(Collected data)
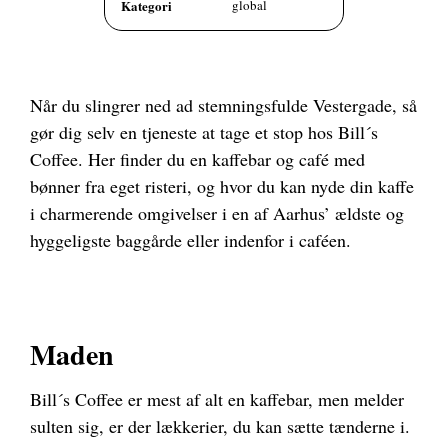
Kategori
global
Når du slingrer ned ad stemningsfulde Vestergade, så
gør dig selv en tjeneste at tage et stop hos Bill´s
Coffee. Her finder du en kaffebar og café med
bønner fra eget risteri, og hvor du kan nyde din kaffe
i charmerende omgivelser i en af Aarhus’ ældste og
hyggeligste baggårde eller indenfor i caféen.
Maden
Bill´s Coffee er mest af alt en kaffebar, men melder
sulten sig, er der lækkerier, du kan sætte tænderne i.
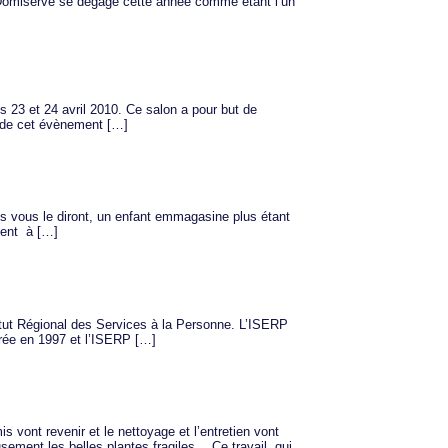
Domiserve se dégage cette année comme étant l’un
 23 et 24 avril 2010. Ce salon a pour but de
rs de cet évènement […]
ues vous le diront, un enfant emmagasine plus étant
cent à […]
titut Régional des Services à la Personne. L’ISERP
 crée en 1997 et l’ISERP […]
s vont revenir et le nettoyage et l’entretien vont
sement les belles plantes fragiles….Ce travail, qui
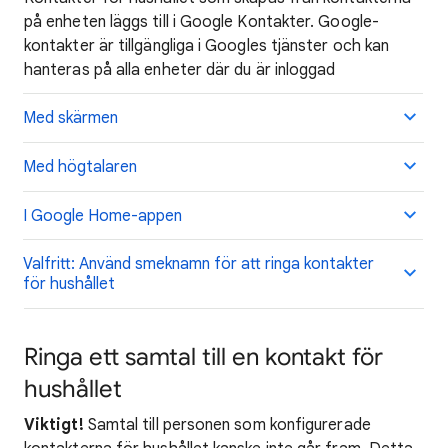
på enheten läggs till i Google Kontakter. Google-
kontakter är tillgängliga i Googles tjänster och kan
hanteras på alla enheter där du är inloggad
Med skärmen
Med högtalaren
I Google Home-appen
Valfritt: Använd smeknamn för att ringa kontakter
för hushållet
Ringa ett samtal till en kontakt för
hushållet
Viktigt!
Samtal till personen som konfigurerade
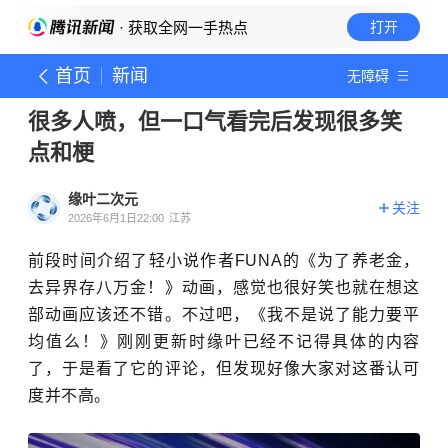
· 获取全网一手热点
打开
首页
新闻
无障碍
很多人喷，但一口气看完后发现很多笑
点和梗
缘叶二次元
关注
2026年6月1日22:00
江苏
前段时间介绍了轻小说作者FUNA的《为了养老金，
去异界存八万金！》动画，感觉也很好笑也就在想这
部动画应该还不错。不过吧，《我不是说了能力要平
均值么！》刚刚更新时缘叶已经不记得具体的内容
了，于是看了它的评论，但发现好像大家对这番认可
度并不高。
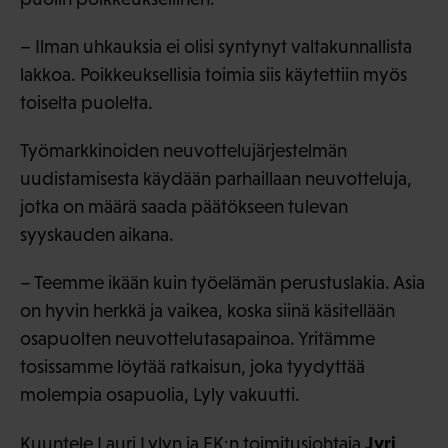
– Ilman uhkauksia ei olisi syntynyt valtakunnallista
lakkoa. Poikkeuksellisia toimia siis käytettiin myös
toiselta puolelta.
Työmarkkinoiden neuvottelujärjestelmän
uudistamisesta käydään parhaillaan neuvotteluja,
jotka on määrä saada päätökseen tulevan
syyskauden aikana.
– Teemme ikään kuin työelämän perustuslakia. Asia
on hyvin herkkä ja vaikea, koska siinä käsitellään
osapuolten neuvottelutasapainoa. Yritämme
tosissamme löytää ratkaisun, joka tyydyttää
molempia osapuolia, Lyly vakuutti.
Jyri
Kuuntele Lauri Lylyn ja EK:n toimitusjohtaja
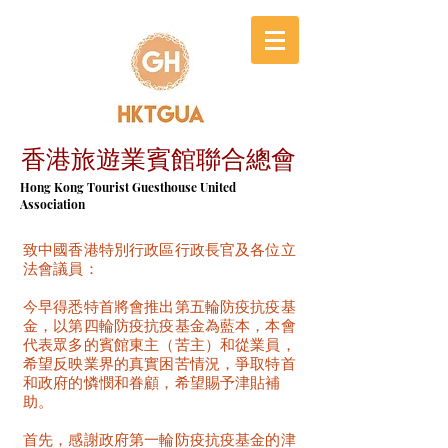
香港旅遊業賓館聯合總會
​Hong Kong Tourist Guesthouse United
Association
致中國香港特別行政區行政長官及各位立
法會議員：
今早得悉特首將會推出第五輪防疫抗疫基
金，以第四輪防疫抗疫基金為藍本，本會
代表眾多的賓館東主（苦主）和從業員，
希望反映業界的真實困苦情況，爭取特首
和政府的憐憫和眷顧，希望賜予津貼補
助。
首先，感謝政府第一輪防疫抗疫基金的津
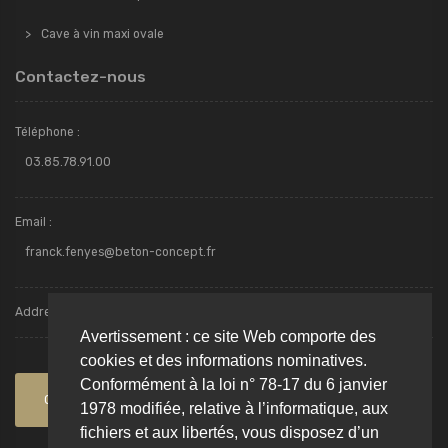
Cave à vin maxi ovale
Contactez-nous
Téléphone :
03.85.78.91.00
Email :
franck.fenyes@beton-concept.fr
Addresse : Avenue des Ferrancins - ZI Torcy - 71210, TORCY
Avertissement : ce site Web comporte des
cookies et des informations nominatives.
Conformément à la loi n° 78-17 du 6 janvier
Contactez-nous
1978 modifiée, relative à l’informatique, aux
fichiers et aux libertés, vous disposez d’un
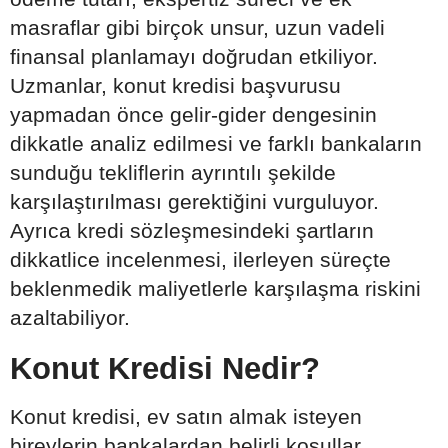
masraflar gibi birçok unsur, uzun vadeli
finansal planlamayı doğrudan etkiliyor.
Uzmanlar, konut kredisi başvurusu
yapmadan önce gelir-gider dengesinin
dikkatle analiz edilmesi ve farklı bankaların
sunduğu tekliflerin ayrıntılı şekilde
karşılaştırılması gerektiğini vurguluyor.
Ayrıca kredi sözleşmesindeki şartların
dikkatlice incelenmesi, ilerleyen süreçte
beklenmedik maliyetlerle karşılaşma riskini
azaltabiliyor.
Konut Kredisi Nedir?
Konut kredisi, ev satın almak isteyen
bireylerin bankalardan belirli koşullar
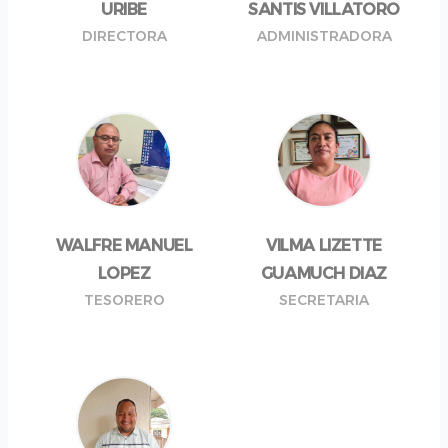
URIBE
SANTIS VILLATORO
DIRECTORA
ADMINISTRADORA
WALFRE MANUEL
VILMA LIZETTE
LOPEZ
GUAMUCH DIAZ
TESORERO
SECRETARIA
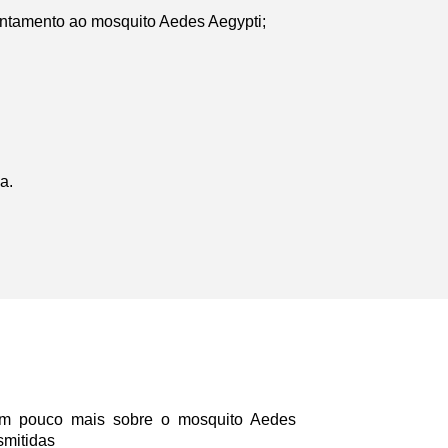
entamento ao mosquito Aedes Aegypti;
a.
 pouco mais sobre o mosquito Aedes
smitidas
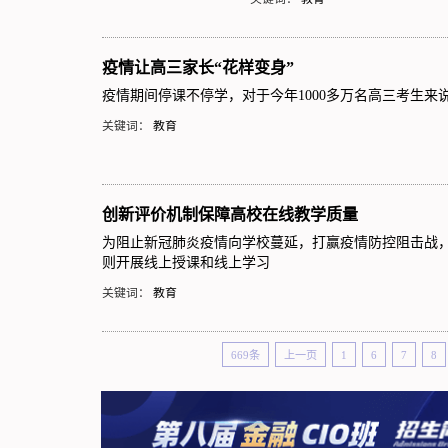
疫情让高三家长“花样变身”
疫情期间停课不停学，对于今年1000多万名高三考生
关键词：
教育
创新评价机制保障高校在线教学质量
为阻止新冠肺炎疫情向学校蔓延，打赢疫情防控阻击战，
则开展线上授课和线上学习
关键词：
教育
669条
上一页
1
6
7
8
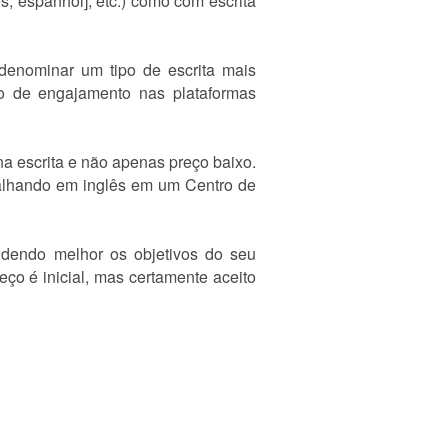
s, espanhol], etc.) como com escrita
 denominar um tipo de escrita mais
o de engajamento nas plataformas
 escrita e não apenas preço baixo.
balhando em inglês em um Centro de
dendo melhor os objetivos do seu
eço é inicial, mas certamente aceito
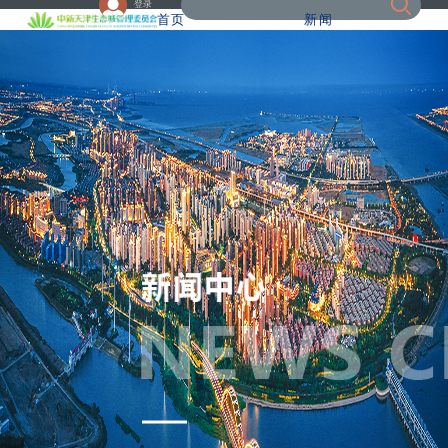
登录
首页
新闻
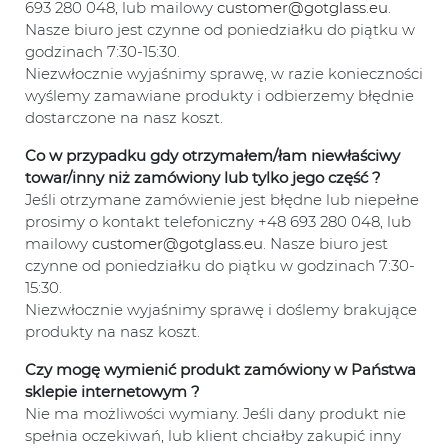
693 280 048, lub mailowy
customer@gotglass.eu
.
Nasze biuro jest czynne od poniedziałku do piątku w
godzinach 7:30-15:30.
Niezwłocznie wyjaśnimy sprawę, w razie konieczności
wyślemy zamawiane produkty i odbierzemy błędnie
dostarczone na nasz koszt.
Co w przypadku gdy otrzymałem/łam niewłaściwy
towar/inny niż zamówiony lub tylko jego część ?
Jeśli otrzymane zamówienie jest błędne lub niepełne
prosimy o kontakt telefoniczny +48 693 280 048, lub
mailowy
customer@gotglass.eu
. Nasze biuro jest
czynne od poniedziałku do piątku w godzinach 7:30-
15:30.
Niezwłocznie wyjaśnimy sprawę i doślemy brakujące
produkty na nasz koszt.
Czy mogę wymienić produkt zamówiony w Państwa
sklepie internetowym ?
Nie ma możliwości wymiany. Jeśli dany produkt nie
spełnia oczekiwań, lub klient chciałby zakupić inny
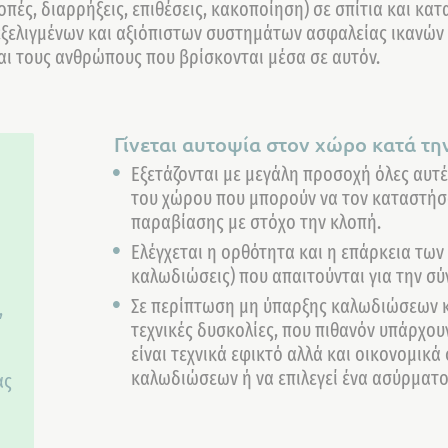
πές, διαρρήξεις, επιθέσεις, κακοποίηση) σε σπίτια και κα
εξελιγμένων και αξιόπιστων συστημάτων ασφαλείας ικανών
αι τους ανθρώπους που βρίσκονται μέσα σε αυτόν.
Γίνεται αυτοψία στον χώρο κατά την
Εξετάζονται με μεγάλη προσοχή όλες αυτέ
του χώρου που μπορούν να τον καταστήσ
παραβίασης με στόχο την κλοπή.
Ελέγχεται η ορθότητα και η επάρκεια τω
καλωδιώσεις) που απαιτούνται για την σ
Σε περίπτωση μη ύπαρξης καλωδιώσεων 
,
τεχνικές δυσκολίες, που πιθανόν υπάρχου
είναι τεχνικά εφικτό αλλά και οικονομικ
καλωδιώσεων ή να επιλεγεί ένα ασύρματ
ας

**PROMPT**
Apart from the pictures, every line of the data above should be given again exactly.

**PROBLEM SOLUTION**
Kategori
global
Når du slingrer ned ad stemningsfulde Vestergade, så
gør dig selv en tjeneste at tage et stop hos Bill´s
Coffee. Her finder du en kaffebar og café med
bønner fra eget risteri, og hvor du kan nyde din kaffe
i charmerende omgivelser i en af Aarhus’ ældste og
hyggeligste baggårde eller indenfor i caféen.
Maden
Bill´s Coffee er mest af alt en kaffebar, men melder
sulten sig, er der lækkerier, du kan sætte tænderne i.
Domiserve se dégage cette année comme étant l’un
 23 et 24 avril 2010. Ce salon a pour but de
rs de cet évènement […]
ues vous le diront, un enfant emmagasine plus étant
cent à […]
titut Régional des Services à la Personne. L’ISERP
 crée en 1997 et l’ISERP […]
s vont revenir et le nettoyage et l’entretien vont
sement les belles plantes fragiles….Ce travail, qui
på enheten läggs till i Google Kontakter. Google-
kontakter är tillgängliga i Googles tjänster och kan
hanteras på alla enheter där du är inloggad
Med skärmen
Med högtalaren
I Google Home-appen
Valfritt: Använd smeknamn för att ringa kontakter
för hushållet
Ringa ett samtal till en kontakt för
hushållet
Viktigt!
Samtal till personen som konfigurerade
· 获取全网一手热点
打开
首页
新闻
无障碍
很多人喷，但一口气看完后发现很多笑
点和梗
缘叶二次元
关注
2026年6月1日22:00
江苏
前段时间介绍了轻小说作者FUNA的《为了养老金，
去异界存八万金！》动画，感觉也很好笑也就在想这
部动画应该还不错。不过吧，《我不是说了能力要平
均值么！》刚刚更新时缘叶已经不记得具体的内容
了，于是看了它的评论，但发现好像大家对这番认可
度并不高。
– Ilman uhkauksia ei olisi syntynyt valtakunnallista
lakkoa. Poikkeuksellisia toimia siis käytettiin myös
toiselta puolelta.
Työmarkkinoiden neuvottelujärjestelmän
uudistamisesta käydään parhaillaan neuvotteluja,
jotka on määrä saada päätökseen tulevan
syyskauden aikana.
– Teemme ikään kuin työelämän perustuslakia. Asia
on hyvin herkkä ja vaikea, koska siinä käsitellään
osapuolten neuvottelutasapainoa. Yritämme
tosissamme löytää ratkaisun, joka tyydyttää
molempia osapuolia, Lyly vakuutti.
Jyri
Kuuntele Lauri Lylyn ja EK:n toimitusjohtaja
香港旅遊業賓館聯合總會
​Hong Kong Tourist Guesthouse United
Association
致中國香港特別行政區行政長官及各位立
法會議員：
今早得悉特首將會推出第五輪防疫抗疫基
金，以第四輪防疫抗疫基金為藍本，本會
代表眾多的賓館東主（苦主）和從業員，
希望反映業界的真實困苦情況，爭取特首
和政府的憐憫和眷顧，希望賜予津貼補
助。
首先，感謝政府第一輪防疫抗疫基金的津
Cave à vin maxi ovale
Contactez-nous
Téléphone :
03.85.78.91.00
Email :
franck.fenyes@beton-concept.fr
Addresse : Avenue des Ferrancins - ZI Torcy - 71210, TORCY
Avertissement : ce site Web comporte des
cookies et des informations nominatives.
Conformément à la loi n° 78-17 du 6 janvier
Contactez-nous
1978 modifiée, relative à l’informatique, aux
fichiers et aux libertés, vous disposez d’un
masraflar gibi birçok unsur, uzun vadeli
finansal planlamayı doğrudan etkiliyor.
Uzmanlar, konut kredisi başvurusu
yapmadan önce gelir-gider dengesinin
dikkatle analiz edilmesi ve farklı bankaların
sunduğu tekliflerin ayrıntılı şekilde
karşılaştırılması gerektiğini vurguluyor.
Ayrıca kredi sözleşmesindeki şartların
dikkatlice incelenmesi, ilerleyen süreçte
beklenmedik maliyetlerle karşılaşma riskini
azaltabiliyor.
Konut Kredisi Nedir?
Konut kredisi, ev satın almak isteyen
bireylerin bankalardan belirli koşullar
URIBE
SANTIS VILLATORO
DIRECTORA
ADMINISTRADORA
WALFRE MANUEL
VILMA LIZETTE
LOPEZ
GUAMUCH DIAZ
TESORERO
SECRETARIA
entamento ao mosquito Aedes Aegypti;
a.
 pouco mais sobre o mosquito Aedes
smitidas
疫情让高三家长“花样变身”
疫情期间停课不停学，对于今年1000多万名高三考生
关键词：
教育
创新评价机制保障高校在线教学质量
为阻止新冠肺炎疫情向学校蔓延，打赢疫情防控阻击战，
则开展线上授课和线上学习
关键词：
教育
669条
上一页
1
6
7
8
s, espanhol], etc.) como com escrita
 denominar um tipo de escrita mais
o de engajamento nas plataformas
 escrita e não apenas preço baixo.
balhando em inglês em um Centro de
dendo melhor os objetivos do seu
eço é inicial, mas certamente aceito
登录
首页
新闻
693 280 048, lub mailowy
customer@gotglass.eu
.
Nasze biuro jest czynne od poniedziałku do piątku w
godzinach 7:30-15:30.
Niezwłocznie wyjaśnimy sprawę, w razie konieczności
wyślemy zamawiane produkty i odbierzemy błędnie
dostarczone na nasz koszt.
Co w przypadku gdy otrzymałem/łam niewłaściwy
towar/inny niż zamówiony lub tylko jego część ?
Jeśli otrzymane zamówienie jest błędne lub niepełne
prosimy o kontakt telefoniczny +48 693 280 048, lub
mailowy
customer@gotglass.eu
. Nasze biuro jest
czynne od poniedziałku do piątku w godzinach 7:30-
15:30.
Niezwłocznie wyjaśnimy sprawę i doślemy brakujące
produkty na nasz koszt.
Czy mogę wymienić produkt zamówiony w Państwa
sklepie internetowym ?
Nie ma możliwości wymiany. Jeśli dany produkt nie
spełnia oczekiwań, lub klient chciałby zakupić inny
πές, διαρρήξεις, επιθέσεις, κακοποίηση) σε σπίτια και κα
εξελιγμένων και αξιόπιστων συστημάτων ασφαλείας ικανών
αι τους ανθρώπους που βρίσκονται μέσα σε αυτόν.
Γίνεται αυτοψία στον χώρο κατά την
Εξετάζονται με μεγάλη προσοχή όλες αυτέ
του χώρου που μπορούν να τον καταστήσ
παραβίασης με στόχο την κλοπή.
Ελέγχεται η ορθότητα και η επάρκεια τω
καλωδιώσεις) που απαιτούνται για την σ
Σε περίπτωση μη ύπαρξης καλωδιώσεων 
,
τεχνικές δυσκολίες, που πιθανόν υπάρχου
είναι τεχνικά εφικτό αλλά και οικονομικ
καλωδιώσεων ή να επιλεγεί ένα ασύρματ
ας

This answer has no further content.